Sport Ireland sought assurances refugees would not be left 'without a roof over their heads' 

Sport Ireland sought assurances refugees would not be left 'without a roof over their heads' 

A team training session at the National Indoor Arena in Abbotstown, Dublin. Sport Ireland said they would have to have the indoor arena back by mid-October for its sporting schedule.

Sport Ireland sought assurances that new housing would be available for refugees who they accommodated at the National Indoor Arena so that the organisation would not be portrayed as “leaving them with no roof over their heads” when the facility was no longer available.

In correspondence with the Department of Children and Equality, Sport Ireland’s CEO Dr Una May said they were happy to make the Dublin venue available for six weeks to help with a dire shortage of accommodation.

However, Sport Ireland said they would have to have the indoor arena back by mid-October for “its intended sporting purpose” with a series of events already confirmed.

In a letter to the department in late September, Dr May wrote: “I am also anxious to ensure that in advance of the agreed timeframe, a suitable alternative accommodation is in place for the current group of refugees such that there is no suggestion publicly that Sport Ireland will be responsible for abandoning these people and leaving them with no roof over their heads.” 

Negative commentary

Ms May said her organisation had already been the subject of negative commentary due to delays in getting the indoor arena opened for emergency accommodation, which had nothing to do with them.

Dr May said these delays had been caused at the department’s end rather than by them and sought reassurance there would be no repeat when the refugees would have to leave the Abbotstown campus.

In discussions with the department, senior Sport Ireland officials said they understood that “speed is of the essence” in having the arena available.

However, the officials said there were multiple issues that needed to be resolved first, especially around communicating with their staff, athletes, and the thousands of children who visit the campus every week.

An email said: “We are particularly concerned around the perception of having two hundred males on site adjacent to training facilities for young children and our responsibility to ensure their safety is maintained at all times.” 

The message explained that corridors and doors needed to be partitioned with curtains, drapes, or blackout screens erected along glass doors and walls.

Indoor arena timeframe

In other emails, senior officials said it was clear from discussions that the Department of Equality would have liked to use the indoor arena for a longer period had it been available.

One message added: “The real issues will be: the location of the feeding area, ensuring that it is kept private from journalists and cameras and members of the public, and, the investment required for a short six-week period.” 

Sport Ireland also suggested a small house on their campus could be suitable for use during the emergency. It had previously been rejected for accommodation because it was too far from any shops.

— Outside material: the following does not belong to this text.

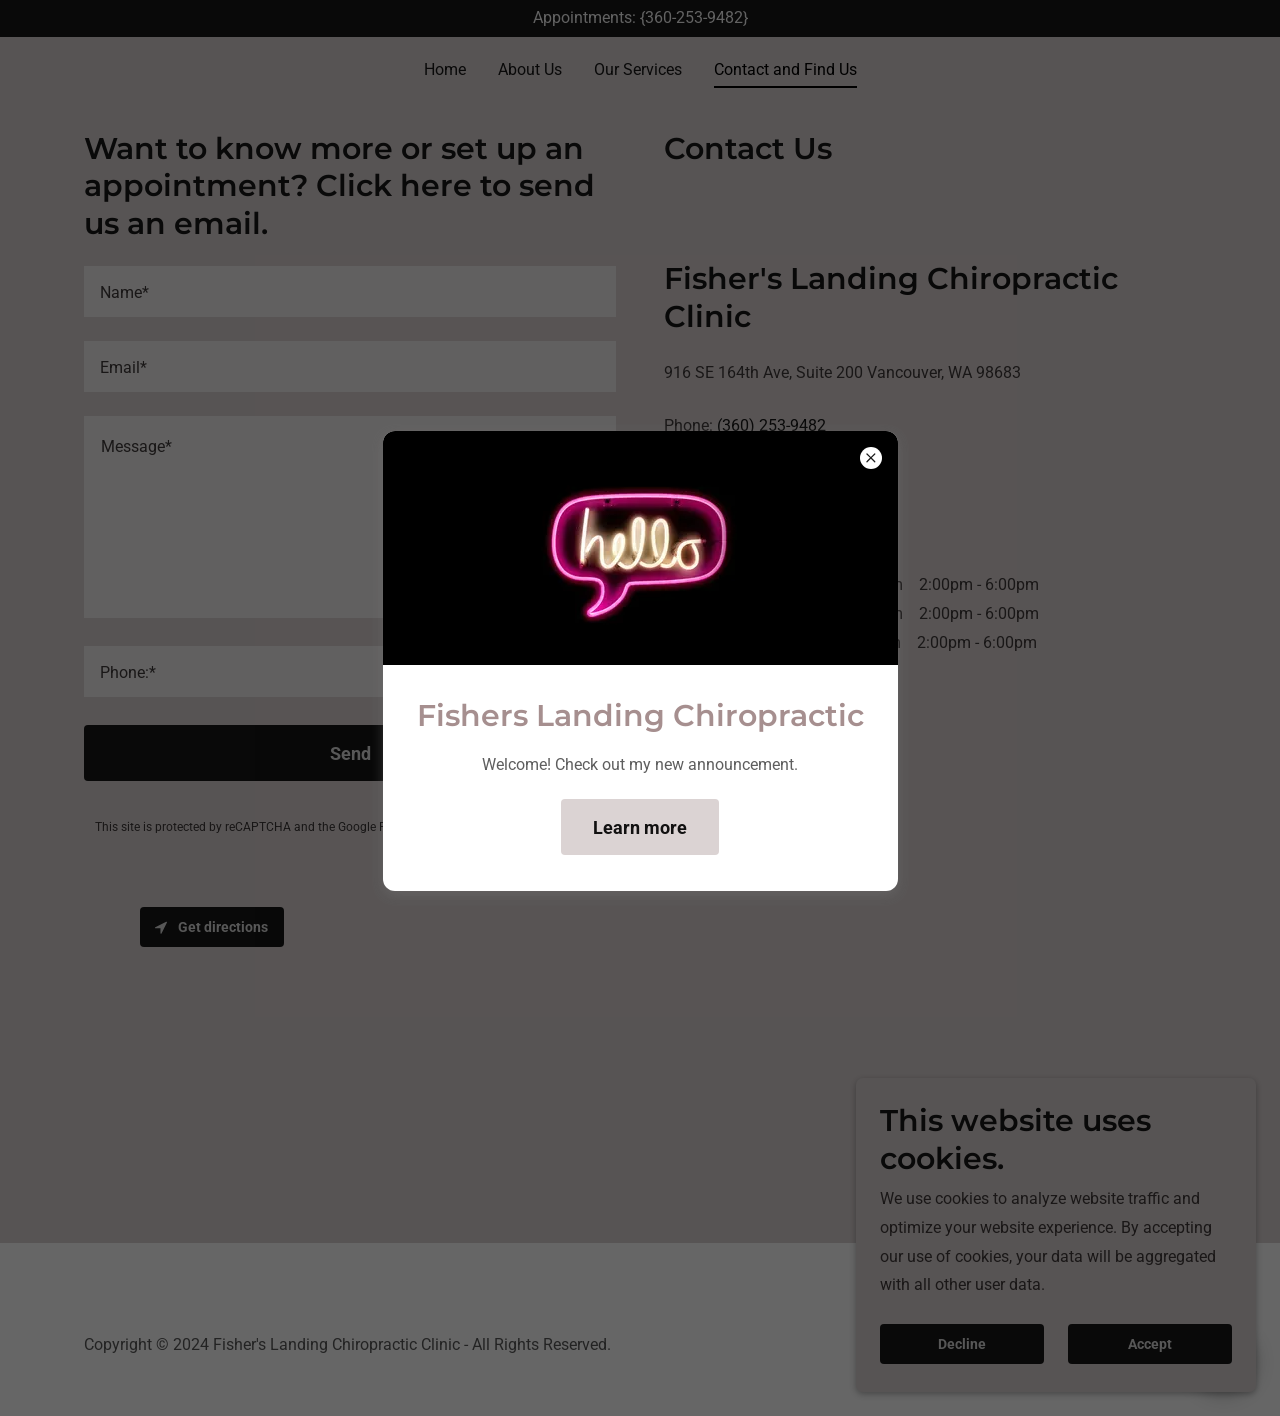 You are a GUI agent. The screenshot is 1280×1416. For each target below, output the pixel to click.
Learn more (640, 827)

However, an email said: “It may be worth reconsidering given the current dire situation.”

 Briefing documents explained how the indoor arena at Abbotstown would be better suited to single people because of its layout, with the department also having a preference for single-gender accommodation.

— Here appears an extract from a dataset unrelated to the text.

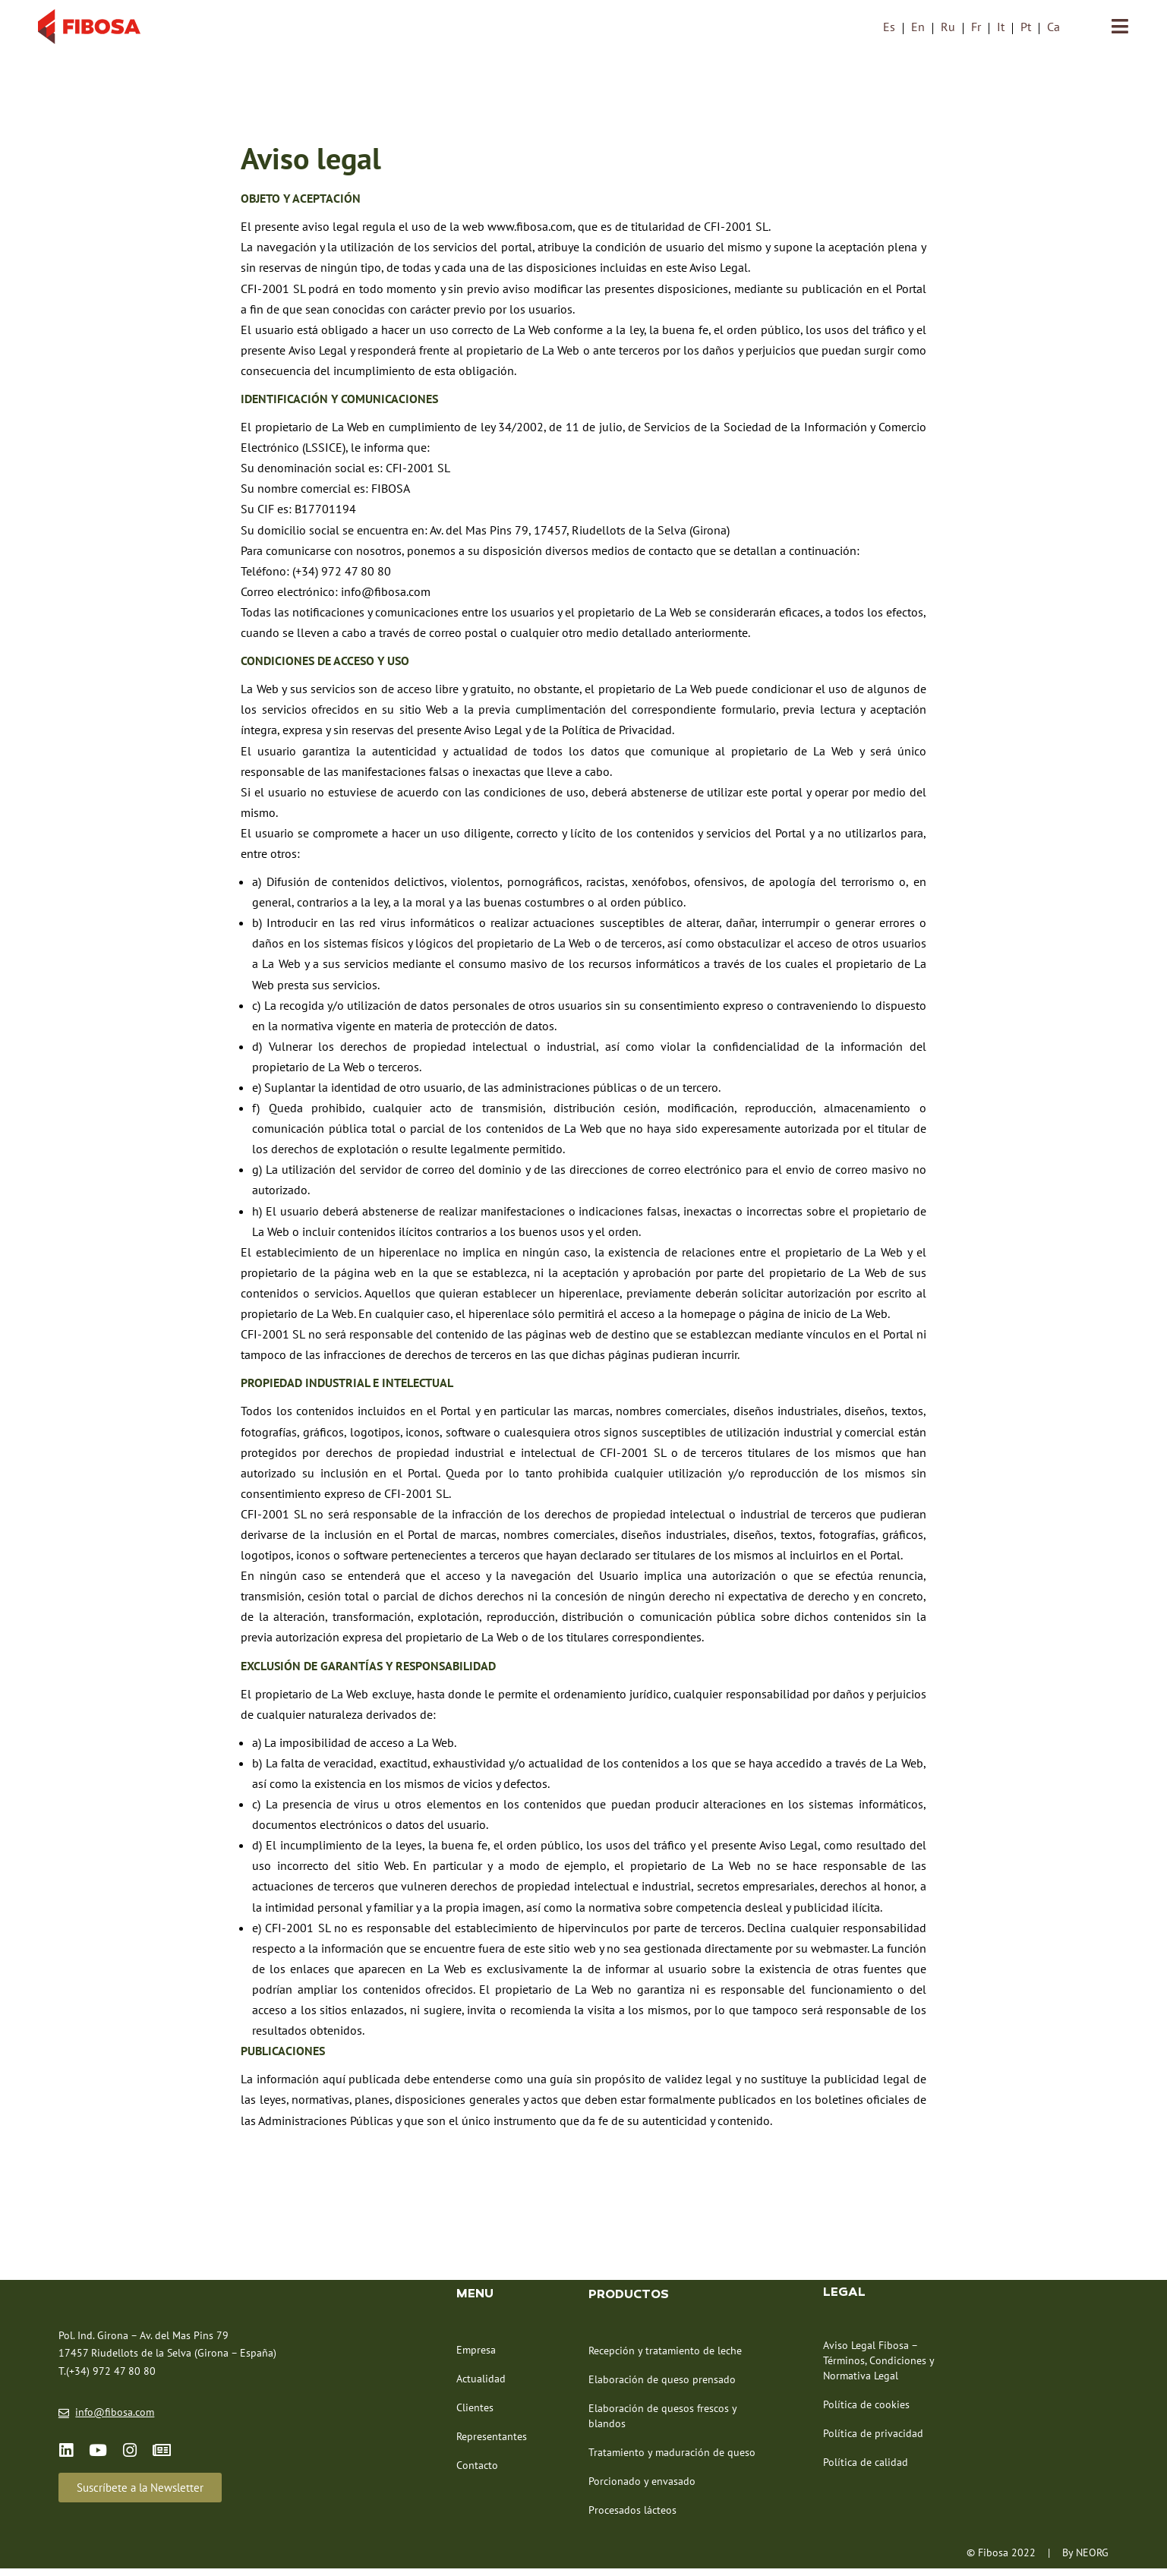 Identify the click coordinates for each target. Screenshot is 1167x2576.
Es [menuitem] (889, 27)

There was also confusion over the use of partitions with Sport Ireland using crowd control screens to block off the “view of the arena from the public”.

An email said: “These are not suitable while the facility is being used for refugee accommodation as it will not deter people from accessing areas of the building that we need exclusive use of for our own staff.” 

Rules and guidelines

In a message to staff, Sport Ireland said the people being accommodated on site would be advised of “strict rules and guidelines” for living on campus.

In a statement, a spokesman for Sport Ireland said: “[We were] eager and happy to help in Ireland’s response to supporting refugees arriving in Ireland and as part of this effort the National Indoor Arena on the Sport Ireland Campus was made available for six weeks as emergency accommodation.

“Sport Ireland sought assurance that those refugees housed in the National Indoor Arena would be moved to more suitable accommodation once they left. We are happy that we received assurance that this would be the case.

“Sport Ireland is keen to put on the record our appreciation of the exemplary behaviour of all those who stayed at the National Indoor Arena during this period.”